Software Fault Tolerance of Concurrent Programs Using Controlled Re-execution
Ashis Tarafdar and Vijay K. Garg.
Abstract
Concurrent programs often encounter failures, such as races, owing to the presence of synchronization faults (bugs). The growing prevalence of concurrent programs and the need to maintain availability in spite of failures make the problem of tolerating synchronization faults increasingly important. One existing technique to tolerate synchronization faults is to roll back the program to a previous state and re-execute. Since synchronization failures are usually transient in nature, they may not occur in the re-execution. Instead of relying on chance, our approach is to control the re-execution in an attempt to avoid a recurrence of the synchronization failure. The control is achieved by tracing information during an execution and using this information to add synchronizations during the re-execution.

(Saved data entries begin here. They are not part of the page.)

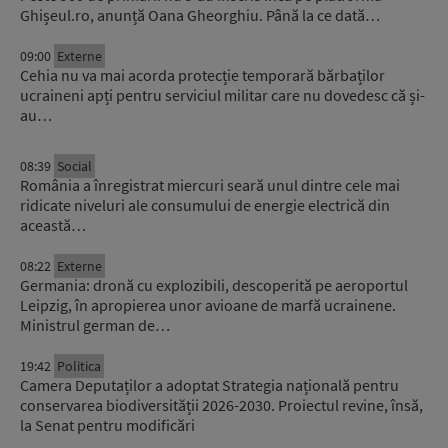
Ghișeul.ro, anunță Oana Gheorghiu. Până la ce dată…
09:00
Externe
Cehia nu va mai acorda protecție temporară bărbaților
ucraineni apți pentru serviciul militar care nu dovedesc că și-
au…
08:39
Social
România a înregistrat miercuri seară unul dintre cele mai
ridicate niveluri ale consumului de energie electrică din
această…
08:22
Externe
Germania: dronă cu explozibili, descoperită pe aeroportul
Leipzig, în apropierea unor avioane de marfă ucrainene.
Ministrul german de…
19:42
Politica
Camera Deputaților a adoptat Strategia națională pentru
conservarea biodiversității 2026-2030. Proiectul revine, însă,
la Senat pentru modificări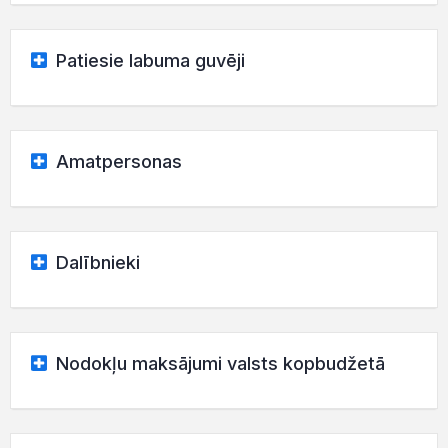
Patiesie labuma guvēji
Amatpersonas
Dalībnieki
Nodokļu maksājumi valsts kopbudžetā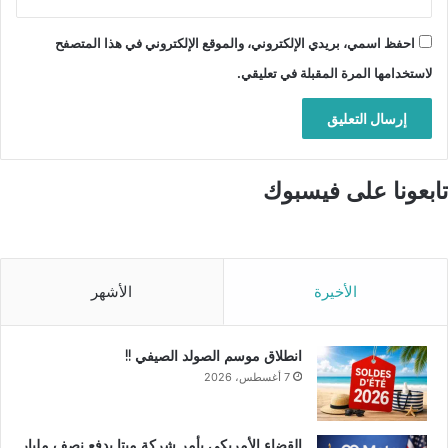
احفظ اسمي، بريدي الإلكتروني، والموقع الإلكتروني في هذا المتصفح
لاستخدامها المرة المقبلة في تعليقي.
تابعونا على فيسبوك
الأخيرة
الأشهر
انطلاق موسم الصولد الصيفي !!
7 أغسطس، 2026
القضاء الأمريكي يأمر شركة ميتا بدفع نصف مليار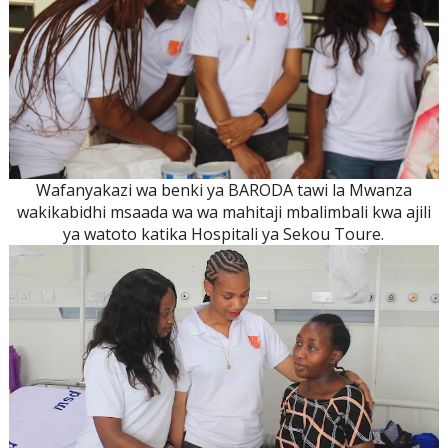
Wafanyakazi wa benki ya BARODA tawi la Mwanza
wakikabidhi msaada wa wa mahitaji mbalimbali kwa ajili
ya watoto katika Hospitali ya Sekou Toure.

This approach gives rise to a general problem, called the predicate control problem, which takes a computation and a property specified on the computation, and outputs a controlled computation that maintains the property. We solve the predicate control problem for the mutual exclusion property, which is important in synchronization fault tolerance. Our solutions include simple mutual exclusion, as well as read-write mutual exclusion, independent mutual exclusion, and independent read-write mutual exclusion. We demonstrate how the techniques can be applied to tolerate synchronization faults. Furthermore, the techniques have other application domains such as concurrent debuggers and process control systems.